Beim neuen HTC 10 verwenden die Taiwaner nun einen 1/2,3 Zoll großen Bildsensor mit 12-Megapixel-Auflösung, bei dem die Pixel 1,55 μm groß sind. Die Blende der Kamera ist mit f/1.8 groß ausgelegt und ein Laser- und Hybrid-Autofokus verbaut, der für ein schnelles Scharfstellen der Motive sorgen soll.

Die Frontkamera hat nur einen 5-Megapixel-Bildsensor. Aufgewertet mit Autofokus, einer f/1.8-Blende und einem optischen Bildstabilisator, könnte das HTC 10 trotzdem eines der besten Selfie-Smartphones werden.

Nach einem persönlichen Test kann ich sagen, dass die Kamera eine wirklich sehr gute und hohe Qualität abliefert.

Processor & Storage

Das HTC 10 ist das klare Flaggschiff im Smartphone-Portfolio der Taiwaner. Entsprechend kommt auch nur die beste Hardware hinein, die es derzeit gibt. Als CPU verwendet HTC den vierkernigen Qualcomm Snapdragon 820 mit einer maximalen Taktung von 2,2 GHz. Dazu kommen der Adreno-530-Grafikchip, 4 GByte RAM und ein interner Speicher mit 32 GByte. Letzterer lässt sich mit einer MicroSD-Karte um bis zu 2 TByte erweitern und mit dem Internen, dank Adoptable Storage, zu einem Speicher zusammenfügen.

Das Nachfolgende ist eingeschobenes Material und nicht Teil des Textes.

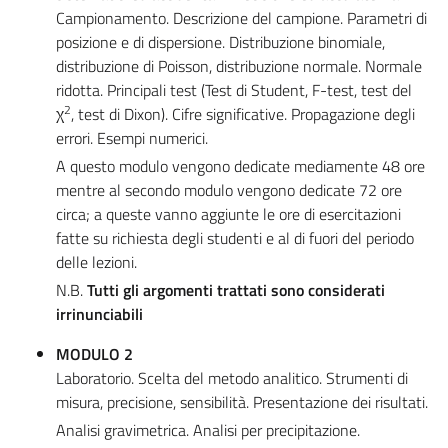
Campionamento. Descrizione del campione. Parametri di
posizione e di dispersione. Distribuzione binomiale,
distribuzione di Poisson, distribuzione normale. Normale
ridotta. Principali test (Test di Student, F-test, test del
2
χ
, test di Dixon). Cifre significative. Propagazione degli
errori. Esempi numerici.
A questo modulo vengono dedicate mediamente 48 ore
mentre al secondo modulo vengono dedicate 72 ore
circa; a queste vanno aggiunte le ore di esercitazioni
fatte su richiesta degli studenti e al di fuori del periodo
delle lezioni.
N.B.
Tutti gli argomenti trattati sono considerati
irrinunciabili
MODULO 2
Laboratorio. Scelta del metodo analitico. Strumenti di
misura, precisione, sensibilità. Presentazione dei risultati.
Analisi gravimetrica. Analisi per precipitazione.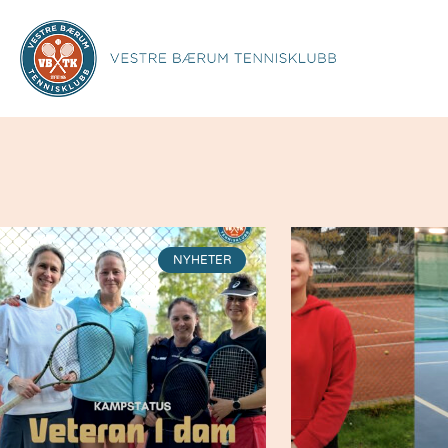
NYHETER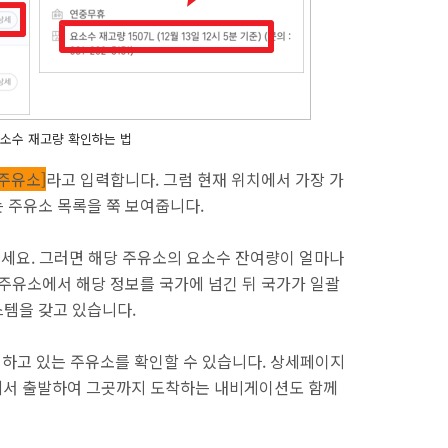
소수 재고량 확인하는 법
주유소]
라고 입력합니다. 그럼 현재 위치에서 가장 가
 주유소 목록을 쭉 보여줍니다.
세요. 그러면 해당 주유소의 요소수 잔여량이 얼마나
 주유소에서 해당 정보를 국가에 넘긴 뒤 국가가 일괄
템을 갖고 있습니다.
매하고 있는 주유소를 확인할 수 있습니다. 상세페이지
치에서 출발하여 그곳까지 도착하는 내비게이션도 함께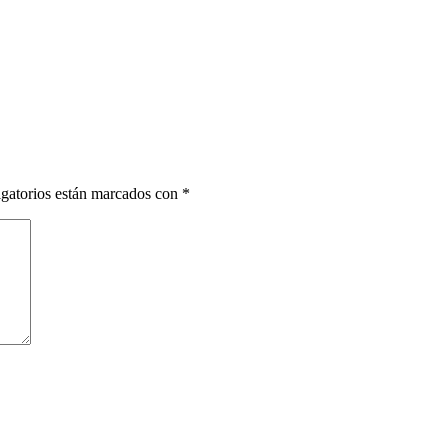
gatorios están marcados con
*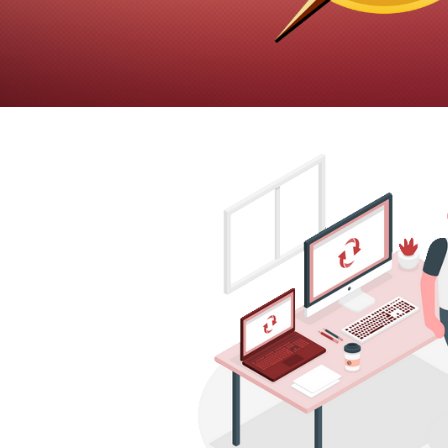
 Server - Como gerar um scrip
banco de dados
agosto de 2023
8 min de leitura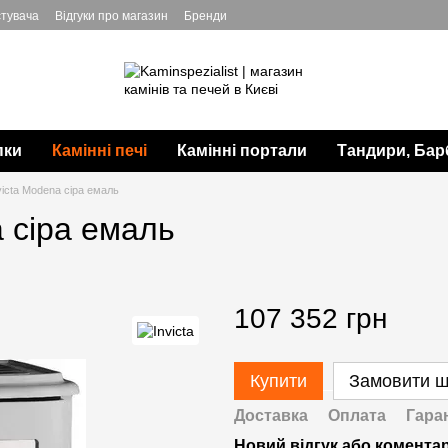
стувача
Відгуки про магазин
Бренди
пки
Камінні печі
Камінні портали
Тандири, Бар
victa Modena сіра емаль
a сіра емаль
107 352 грн
Купити
Замовити 
Доставка
Оплата
Гара
Новий відгук або комента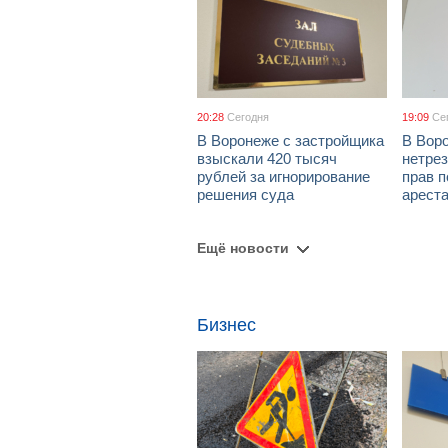
20:28
Сегодня
19:09
Се
В Воронеже с застройщика
В Вор
взыскали 420 тысяч
нетре
рублей за игнорирование
прав п
решения суда
арест
Ещё новости
Бизнес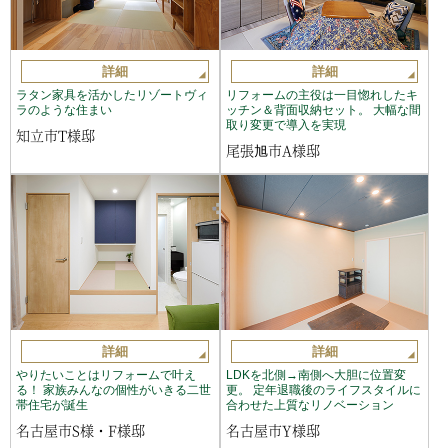
詳細
詳細
ラタン家具を活かしたリゾートヴィ
リフォームの主役は一目惚れしたキ
ラのような住まい
ッチン＆背面収納セット。 大幅な間
取り変更で導入を実現
知立市T様邸
尾張旭市A様邸
詳細
詳細
やりたいことはリフォームで叶え
LDKを北側→南側へ大胆に位置変
る！ 家族みんなの個性がいきる二世
更。 定年退職後のライフスタイルに
帯住宅が誕生
合わせた上質なリノベーション
名古屋市S様・F様邸
名古屋市Y様邸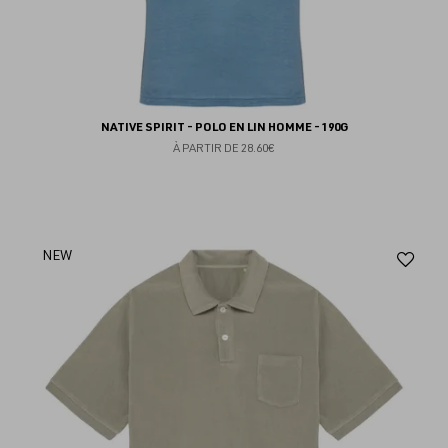
NATIVE SPIRIT - POLO EN LIN HOMME - 190G
À PARTIR DE
28.60€
Aj
NEW
au
fav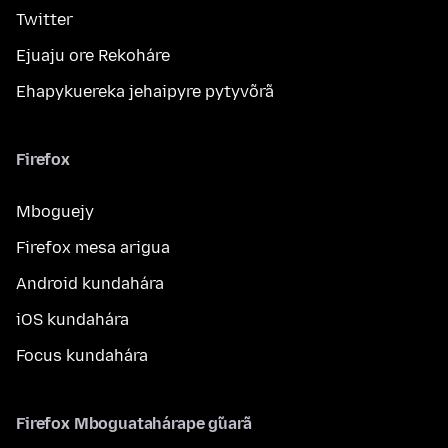
Twitter
Ejuaju ore Rekoháre
Ehapykuereka jehaipyre pytyvõrã
Firefox
Mboguejy
Firefox mesa arigua
Android kundahára
iOS kundahára
Focus kundahára
Firefox Mboguatahárape g̃uarã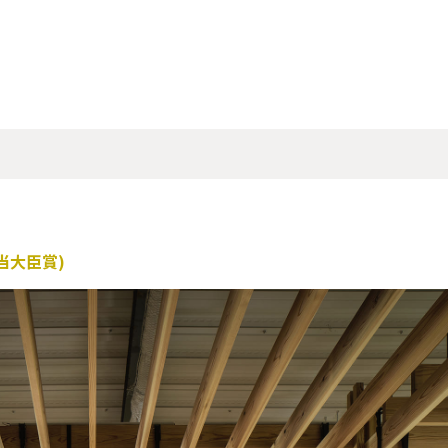
当大臣賞)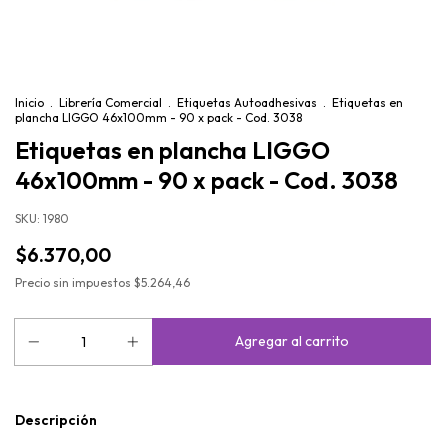
Inicio
.
Librería Comercial
.
Etiquetas Autoadhesivas
.
Etiquetas en
plancha LIGGO 46x100mm - 90 x pack - Cod. 3038
Etiquetas en plancha LIGGO
46x100mm - 90 x pack - Cod. 3038
SKU:
1980
$6.370,00
Precio sin impuestos
$5.264,46
Descripción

Zusätzlich zu dieser Hardwarekonfiguration bringt HTC seinem Flaggschiff eine neue App, Boost+ genannt, mit. Sie soll die üblichen Cleaning Tools, wie den Power Cleaner o.ä. ersetzen, und zudem nur machen was auch nützlich ist. Über Sinn und Unsinn einer solchen App lässt sich auch hier wieder einmal köstlich streiten. Gut finde ich allerdings, dass der sogenannte Game Boost, die Auflösung des HTC 10 auf Full-HD (1920 x 1080 Pixel) absenkt und so die Akkulaufzeit auch beim Spielen deutlich erhöht.

Battery

Mit einem Akku von 3000 mAh komme ich, auch bei meiner sehr intensiven Nutzung locker über einen Tag. Ich erreiche ca. 5 Stunden SOT und habe am Abend beim an den Strom stecken meist noch etwa 20% Akkuladung übrig. Bei normaler Nutzung, wie die vergangenen beiden Tage in meinem Urlaub schaffe ich auch gute 1,5 Tage, bevor ich mein HTC 10 mit 6 – 7% Akkuladung wieder an den Strom anschließen muss. Alles in Allem kann man also festhalten, dass der Snapdragon 820, mit seiner Adreno 530 in der Tat wesentlich sparsamer als sein Vorgänger das HTC One M9.

Dank QuickCharge 3.0 ist der Akku innerhalb von 30 Minuten von 0 auf 50 Prozent geladen. Das entsprechende Netzteil liefert HTC nun standardmäßig mit.

Sense 8 – Feel Freestyle!

HTC hat bei seinem neuen Top-Smartphone die Software, ganz getreu dem Motto „Less Sense – more Android“, entschlackt. Ab Werk kommt das HTC 10 mit Android 6.0.1 Marshmallow und HTC-Sense in der Version 8.0_GP. Aber bei den vorinstallierten Apps nimmt sich HTC zurück. Funktionen, die sich mit den Standard-Google-Apps bewältigen lassen, werden ab Werk auch nur mit diesen Apps gelöst. Ein gutes Beispiel ist die Kamera in Verbindung mit einer Galerie App. Die Kamera-App ist beim HTC 10 eine Eigenentwicklung, aber auf eine eigene HTC Galerie-App verzichtet der Hersteller. Stattdessen wird Google Fotos genutzt.

Für eine noch freiere und offenere Gestaltung seines Homescreens, hat HTC der Sense App den Freestyle-Modus mit an Bord gegeben. Mit ihm muss der Nutzer nicht mehr dem gewohnten Raster folgen, sondern kann seine Apps und Widgets frei auf den Homescreens platzieren. Dazu ist es aber notwendig, aus dem Theme Store entsprechende Freestyle-Themes herunterzuladen oder selber zu erstellen. Ob ich mich damit anfreunden werde kann ich aktuell nur schwer beurteilen. Bisher fehlte mir die Zeit selber einmal ein wenig mit dem Modus herum zu experimentieren.

Fazit

Für mich ist das neue HTC 10 eine klare Kaufempfehlung. Mit seinem neuen Flaggschiff ist HTC endlich zurück in der Klasse der High-End Geräte und kann locker mit allen technischen Details der Mitbewerber gleichziehen. Ob es die Mitbewerber sogar überholt ist in vielerlei Punkten ganz sicher nach wie vor Geschmakssache. Mich hat es jedenfalls überzeugt!